ACTIVITY: Only the lines below starting at the one containing "Working groups (95, 2424)" and ending at the one containing "[Toggle submenu for Country/scope] (124, 196)" belong in the answer, each copied exactly.

Records drawn from a dataset:

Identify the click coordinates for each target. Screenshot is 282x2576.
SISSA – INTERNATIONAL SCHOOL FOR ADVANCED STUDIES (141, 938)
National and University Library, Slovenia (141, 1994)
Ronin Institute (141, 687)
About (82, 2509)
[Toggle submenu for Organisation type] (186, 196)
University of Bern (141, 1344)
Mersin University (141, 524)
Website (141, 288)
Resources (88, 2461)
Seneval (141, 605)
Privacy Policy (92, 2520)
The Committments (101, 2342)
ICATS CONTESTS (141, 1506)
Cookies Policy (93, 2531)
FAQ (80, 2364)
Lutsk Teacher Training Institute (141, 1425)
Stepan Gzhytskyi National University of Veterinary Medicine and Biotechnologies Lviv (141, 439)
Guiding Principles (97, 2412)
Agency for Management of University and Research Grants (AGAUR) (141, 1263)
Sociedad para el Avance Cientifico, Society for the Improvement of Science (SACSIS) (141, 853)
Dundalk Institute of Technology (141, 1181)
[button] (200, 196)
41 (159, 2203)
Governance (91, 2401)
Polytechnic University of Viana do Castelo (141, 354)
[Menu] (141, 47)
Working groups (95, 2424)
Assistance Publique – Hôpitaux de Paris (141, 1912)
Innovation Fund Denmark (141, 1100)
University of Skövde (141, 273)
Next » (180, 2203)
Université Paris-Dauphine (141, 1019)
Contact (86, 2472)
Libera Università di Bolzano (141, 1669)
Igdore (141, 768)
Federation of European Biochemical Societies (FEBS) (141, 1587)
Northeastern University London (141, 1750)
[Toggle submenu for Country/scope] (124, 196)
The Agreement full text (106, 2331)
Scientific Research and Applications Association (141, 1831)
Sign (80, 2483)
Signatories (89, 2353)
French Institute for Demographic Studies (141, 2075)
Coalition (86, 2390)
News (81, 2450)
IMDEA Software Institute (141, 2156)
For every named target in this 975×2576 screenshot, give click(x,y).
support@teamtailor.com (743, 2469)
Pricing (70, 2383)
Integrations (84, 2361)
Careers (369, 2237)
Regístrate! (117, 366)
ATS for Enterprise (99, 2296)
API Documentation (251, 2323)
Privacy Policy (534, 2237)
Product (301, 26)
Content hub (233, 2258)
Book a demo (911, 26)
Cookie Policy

TASK OUTPUT:
Working groups (95, 2424)
Assistance Publique – Hôpitaux de Paris (141, 1912)
Innovation Fund Denmark (141, 1100)
University of Skövde (141, 273)
Next » (180, 2203)
Université Paris-Dauphine (141, 1019)
Contact (86, 2472)
Libera Università di Bolzano (141, 1669)
Igdore (141, 768)
Federation of European Biochemical Societies (FEBS) (141, 1587)
Northeastern University London (141, 1750)
[Toggle submenu for Country/scope] (124, 196)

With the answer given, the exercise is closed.